Ancient Romans built arched bridges, waterproof port infrastructure and aqueducts that enabled the rise of their empire and that are still standing—and often still used. They did so with a type of cement that is far sturdier than what is used today, but exactly how Roman cement was made was something of a mystery. Now researchers have found proof of an explanation they had proposed in 2023 that could offer insights into how to build longer-lasting concrete today.
In his first-century B.C.E. work De Architectura, Vitruvius, one of the most famous architects of the Roman Empire, described Roman cement as being made with what we today call slaked lime, or hydrated, heated limestone. But based on the discovery of the makeup of chunks called “lime clasts” found at a previous excavation in Pompeii, Massachusetts Institute of Technology environmental engineer Admir Masic and his colleagues proposed in a 2023 paper that ancient builders instead used a process called “hot mixing.” In this method, highly reactive quicklime (dry heated limestone) is mixed with volcanic ash and water, setting off a chemical reaction that produces heat and gives the material self-healing capabilities.

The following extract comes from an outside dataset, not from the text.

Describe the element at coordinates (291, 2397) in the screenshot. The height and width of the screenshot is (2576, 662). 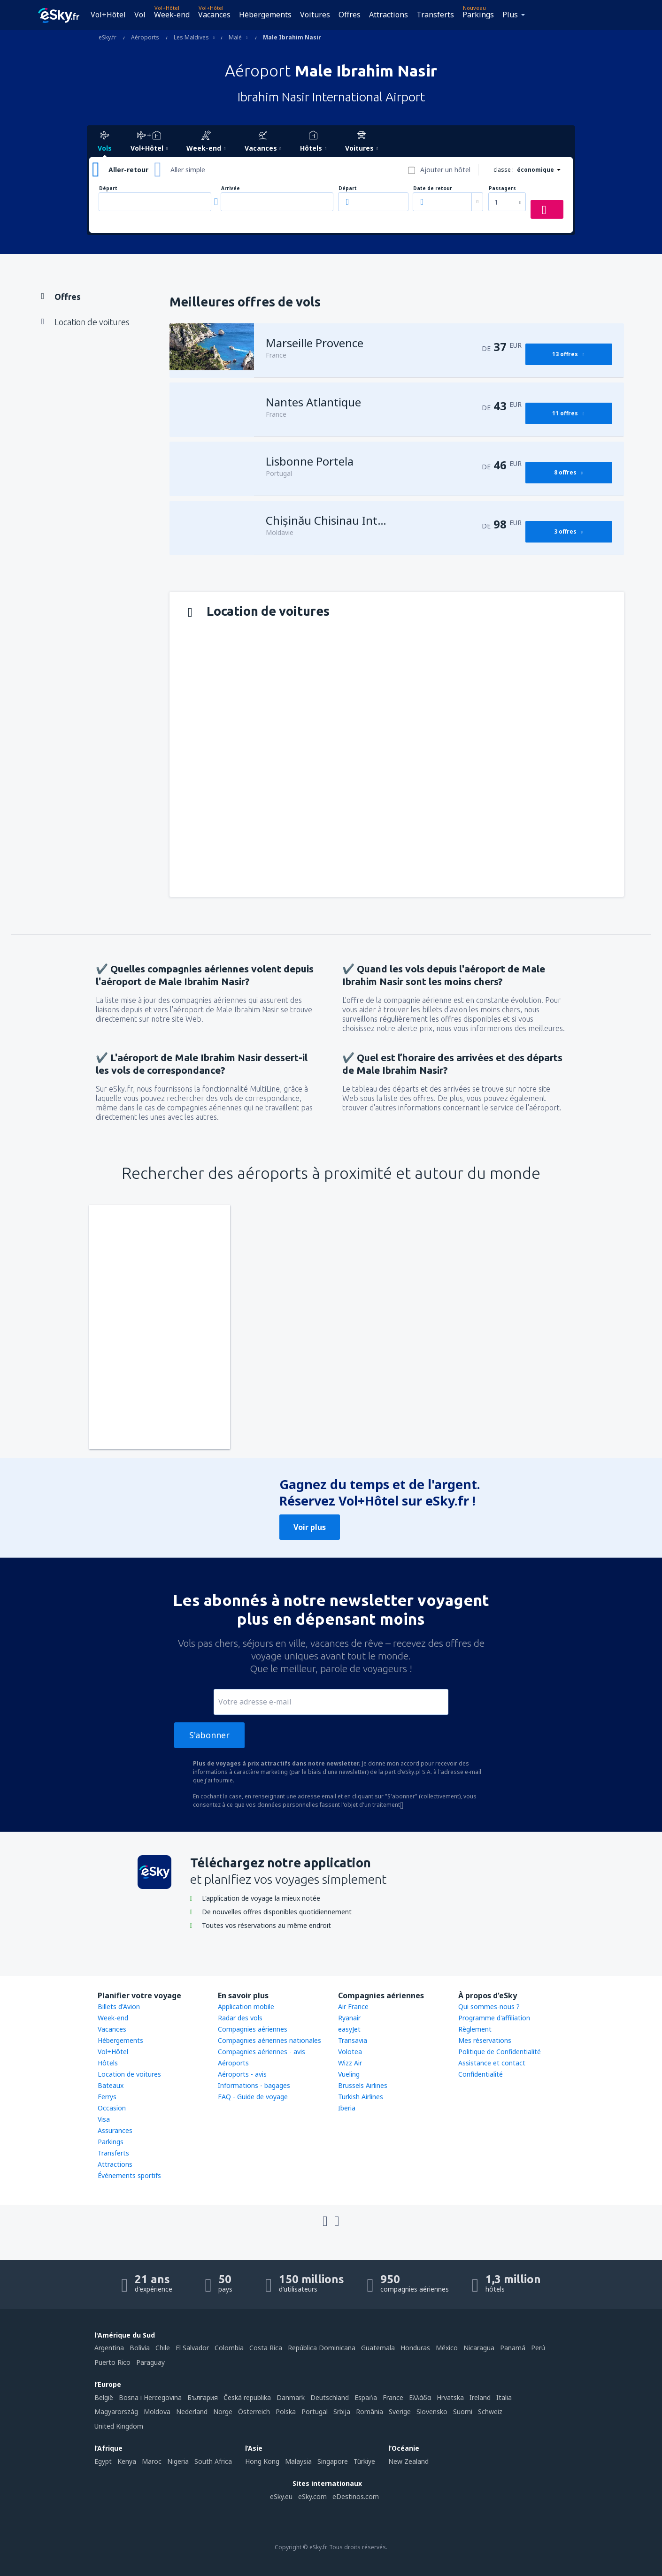 I see `Danmark` at that location.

To reaffirm his discovery, Masic and his team returned to Pompeii in 2024 and visited a house that was under renovation when Mount Vesuvius erupted, freezing the place in time. “I literally felt like I was a worker in 79 C.E.,” Masic says.
Inside one of the rooms, among stones, roof tiles and tools, the researchers found large piles of dry, premixed mortar ingredients—a blend of volcanic ash and granules of quicklime—waiting to be hydrated and applied to walls, Masic says.
Rows of ceramic roof tiles and a stack of yellow tuff blocks in Atrium 2 of the newly excavated Regio IX (Archaeological Park of Pompeii), showing materials prepared for the ongoing reconstruction works.
Archaeological Park of Pompeii
The team also showed that the lime clasts—previous thought to be impurities from incomplete mixing—had the distinctive physical and chemical characteristics that could only be produced by a technique in which water was added to the quicklime and ash mixture, not by the method Vitruvius wrote about. The researchers published their results on Tuesday in Nature Communications.
The hot mixing method creates the fragmented, highly porous lime clasts within the mortar that allow calcium to easily travel through the material and recrystallize to fill cracks. Understanding and mastering this “self-healing” technology will allow engineers to use the technique in modern construction. Modern cement is made by heating limestone and clay in giant kilns to form a material called clinker, which is ground into a powder and mixed with water on-site to make concrete. It is strong but short-lived, often cracking and degrading within decades.
The findings will also enable restorers to repair the remains of the Roman Empire with a more compatible approach. “We will definitely have new recipes for restoration that will come out of this,” Masic says.
“Few topics in Roman archaeology are more worth our attention than the development of concrete,” says archaeologist Tom Brughmans of Aarhus University in Denmark, who was not involved in the study. The new research is “simply a beautiful observation, an archaeologist’s dream.”